Homework 1


This assignment is entirely about GitHub and data management. The goal is to give you a chance to practice wrangling and tidying data. We do this very early in the class because we will start doing some empirical analysis using real data soon. The faster you are comfortable with the datasets, the better. For more detailed instructions on how to submit your homework answers, please see the overview page here.

The due date for initial submission is 1/29, the revision due date is 1/31, and the final due date is Friday, 2/2.

Building the data

Most of your professional lives will likely involve managing data. It can be tedious but also extremely rewarding when you finally get to find out what’s going on in the analysis stage. Anyway, let’s get to work! All of these questions require you to use the Medicare Advantage GitHub Repo.

Enrollment Data

Run the R code to organize the Monthly Plan Enrollment Data focusing only on 2010 through 2015. Once you’ve created your final dataset (it’s called full_ma_data in my code), answer the following:

  1. How many observations exist in your current dataset?

  2. How many different plan_types exist in the data?

  3. Provide a table of the count of plans under each plan type in each year. Your table should look something like Table 1.

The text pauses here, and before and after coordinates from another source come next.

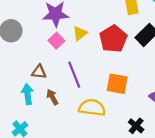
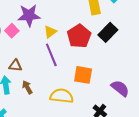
pink square: (56, 41) -> (12, 31), moved
purple line: (74, 75) -> (51, 55), moved

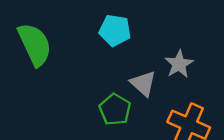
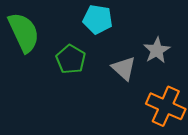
green pentagon: (115, 110) -> (71, 59), moved

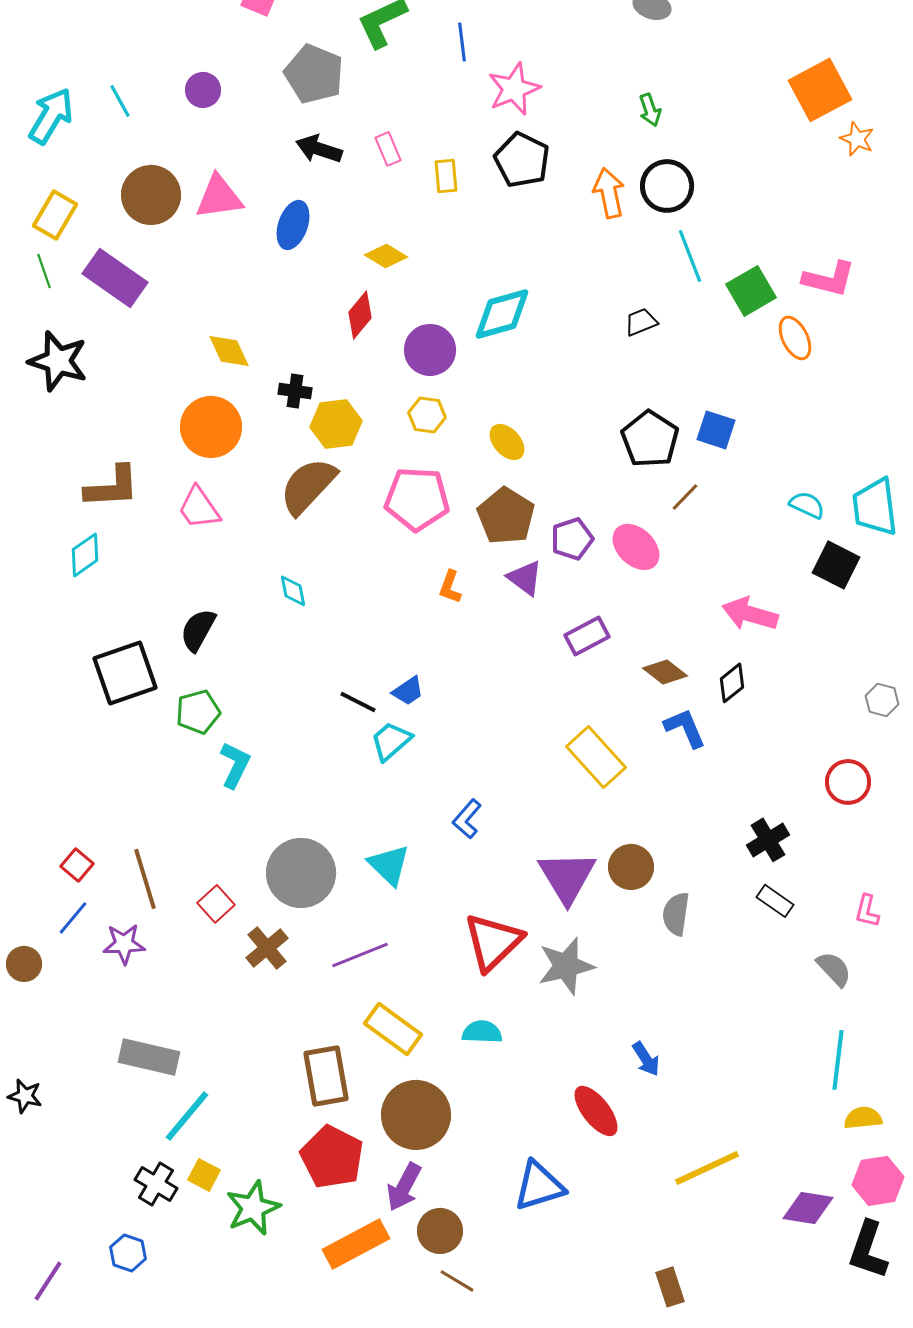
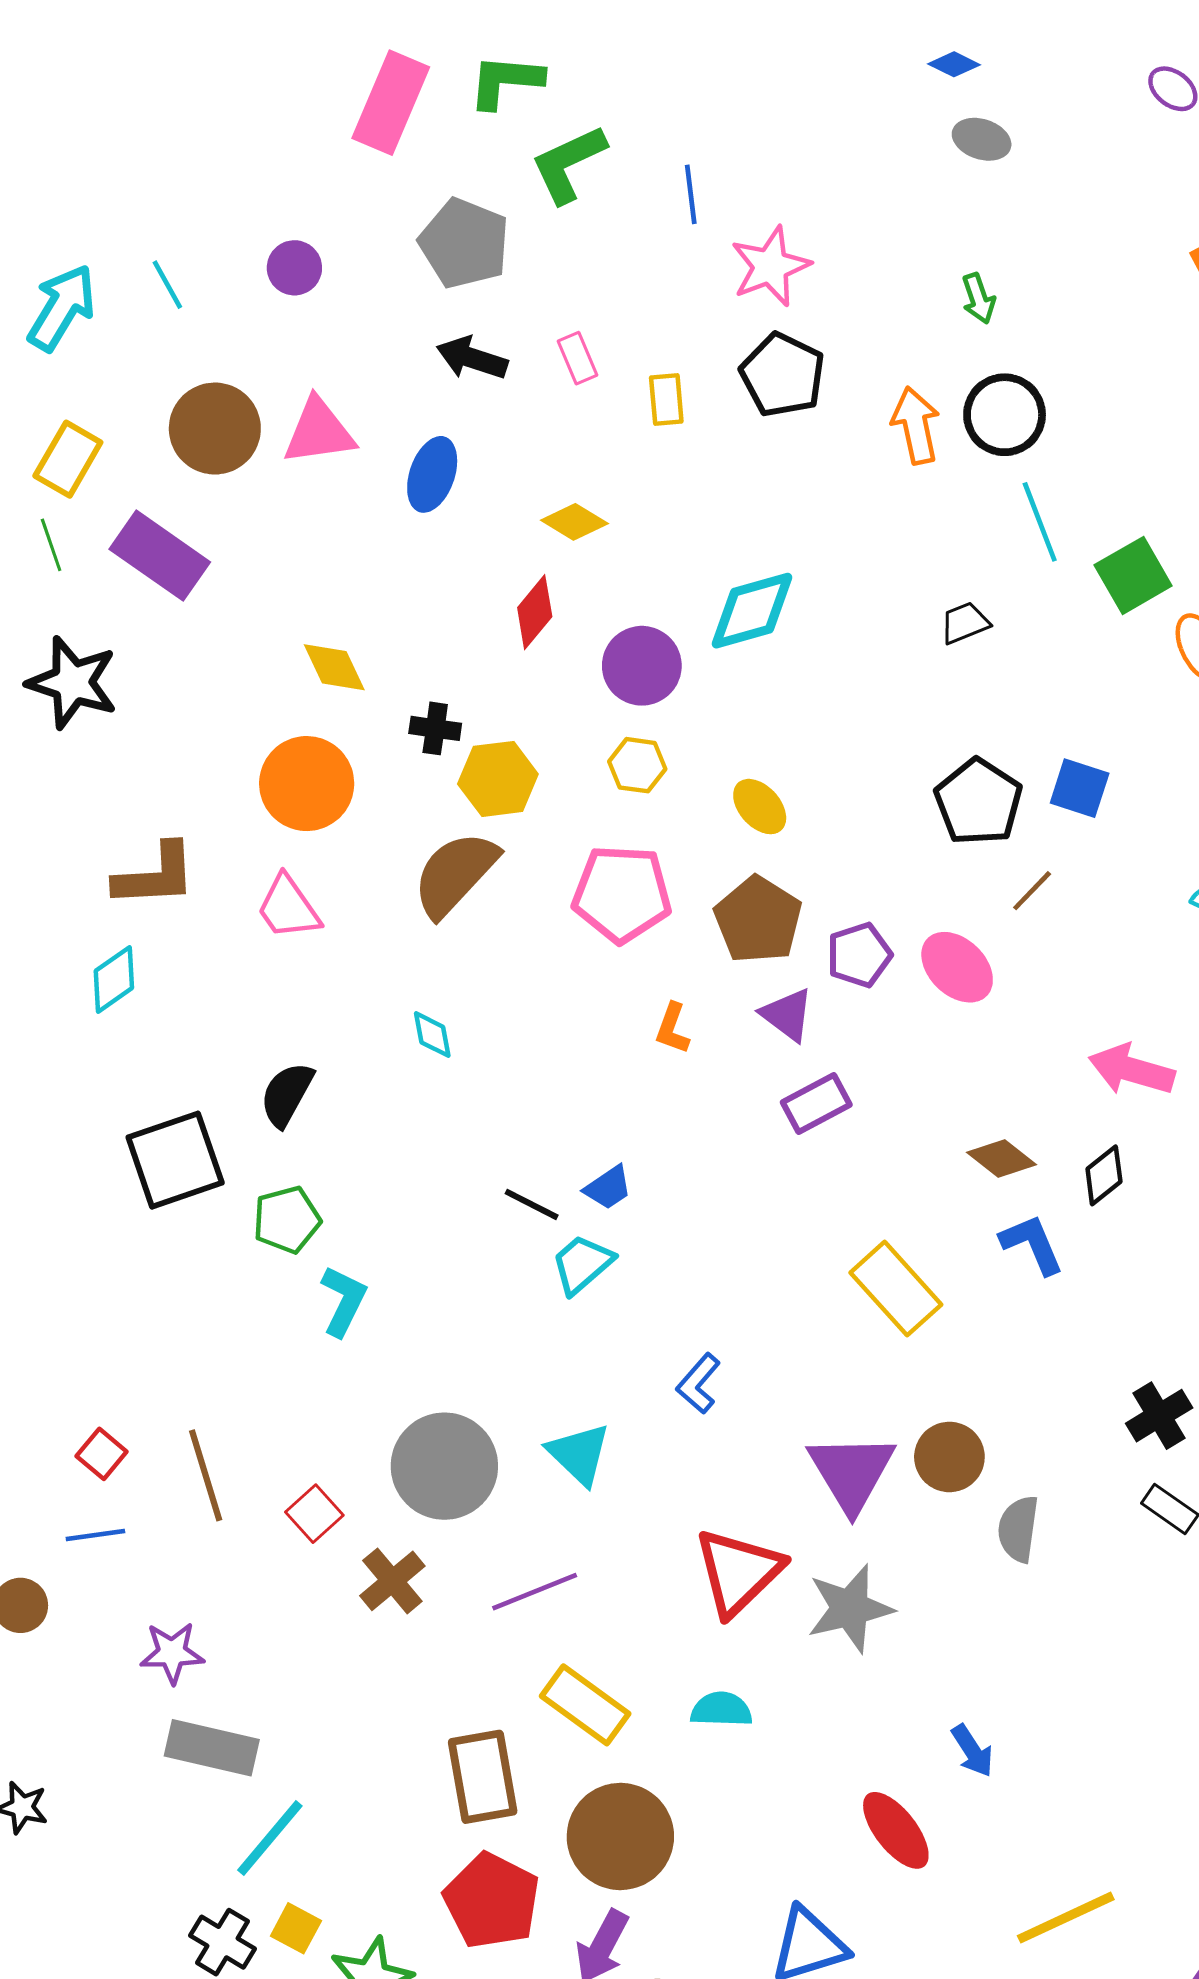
purple rectangle: (587, 636) -> (816, 1103), moved
blue line: (73, 918) -> (95, 1535), turned 42
purple star: (124, 944) -> (172, 1653), moved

Table 1: Plan Count by Year
2010 2011 2012 2013 2014 2015
Type 1 17 11 25 26 32 17
Type 2 23 12 32 26 27 23
Type 3 11 42 11 36 20 11
  1. Remove all special needs plans (SNP), employer group plans (eghp), and all “800-series” plans. Provide an updated version of Table 1 after making these exclusions.

  2. Merge the contract service area data to the enrollment data, and restrict the data only to contracts that are approved in their respective counties. The R script to create the service area dataset is here: Contract Service Area. And you can follow the _BuildFinalData.R script to see where/how I join the datasets. Limiting your dataset only to plans with non-missing enrollment data, provide a graph showing the average number of Medicare Advantage enrollees per county from 2010 to 2015. Be sure to format your graph in a meaningful way.

Premium Data

Now we’re going to incorporate the plan premium information. This is part of the “Plan Characteristics” data, and the underlying R scripts for these files can be found here: Plan Characteristics.

  1. Merge the plan characteristics data to the dataset you created in Step 5 above. Note that you’ll need to join the Market Penetration Data in order to get the information you need to merge the plan characteristics. This is because the plan characteristics data only have state name and county (not FIPS codes). The penetration files have both FIPS codes and state/county names, so that dataset serves as a good crosswalk file. Provide a graph showing the average premium over time. Don’t forget about formatting!

  2. Provide a graph showing the percentage of $0 premium plans over time. Also…remember to format things.

Summary Questions

With all of this data work and these great summaries, let’s take a step back and think about what all this means.

  1. Why did we drop the “800-series” plans?

  2. Why do so many plans charge a $0 premium? What does that really mean to a beneficiary?

  3. Briefly describe your experience working with these data (just a few sentences). Tell me one thing you learned and one thing that really aggravated you.